Work instruction:
In the entries below, count the lines that hold the string "Taunus" and state only that count.

---+---

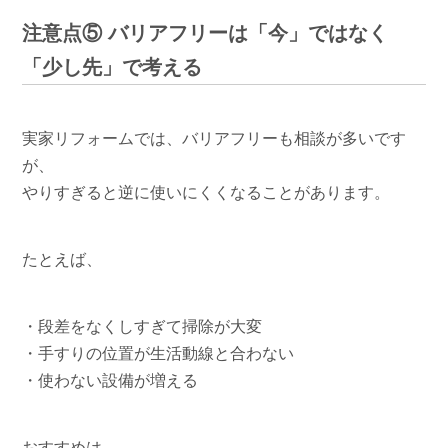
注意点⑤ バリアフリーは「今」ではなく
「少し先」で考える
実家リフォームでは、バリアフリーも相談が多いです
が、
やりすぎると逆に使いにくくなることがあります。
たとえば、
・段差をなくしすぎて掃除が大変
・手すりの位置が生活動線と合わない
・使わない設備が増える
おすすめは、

---+---

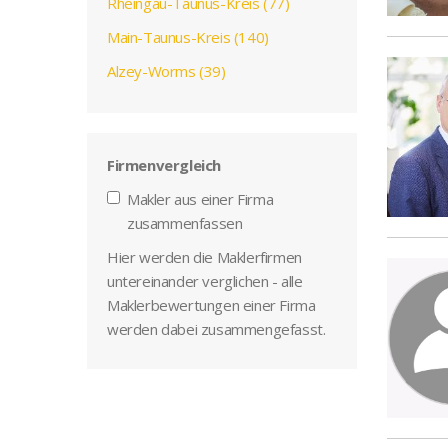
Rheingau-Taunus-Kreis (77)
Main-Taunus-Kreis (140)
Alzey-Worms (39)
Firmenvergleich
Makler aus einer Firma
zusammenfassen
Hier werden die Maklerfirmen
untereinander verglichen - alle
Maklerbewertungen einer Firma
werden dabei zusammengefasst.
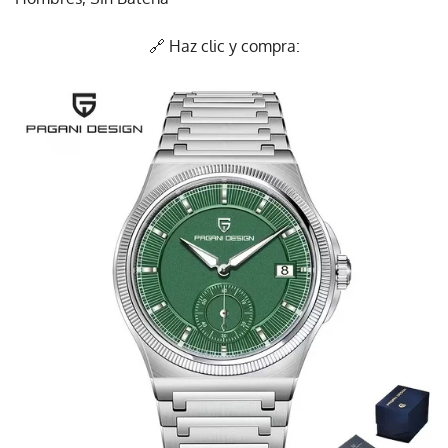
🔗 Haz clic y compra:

---+---

Solution:
2